== INSTRUCTIONS TO FOLLOW ==
Scan the entries below, and for each line that includes the word "vidrio", make a copy.

== EXTRACTED ENTRIES ==
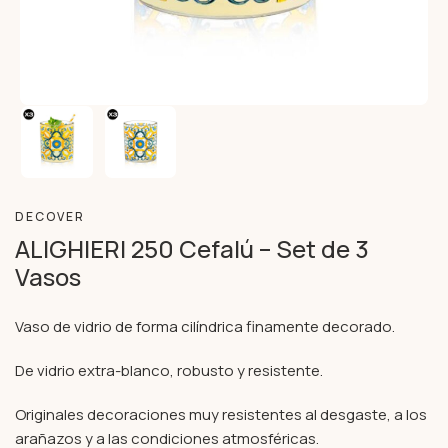
DECOVER
ALIGHIERI 250 Cefalú – Set de 3
Vasos
Vaso de vidrio de forma cilíndrica finamente decorado.
De vidrio extra-blanco, robusto y resistente.
Originales decoraciones muy resistentes al desgaste, a los
arañazos y a las condiciones atmosféricas.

== SOLUTION ==
Vaso de vidrio de forma cilíndrica finamente decorado.
De vidrio extra-blanco, robusto y resistente.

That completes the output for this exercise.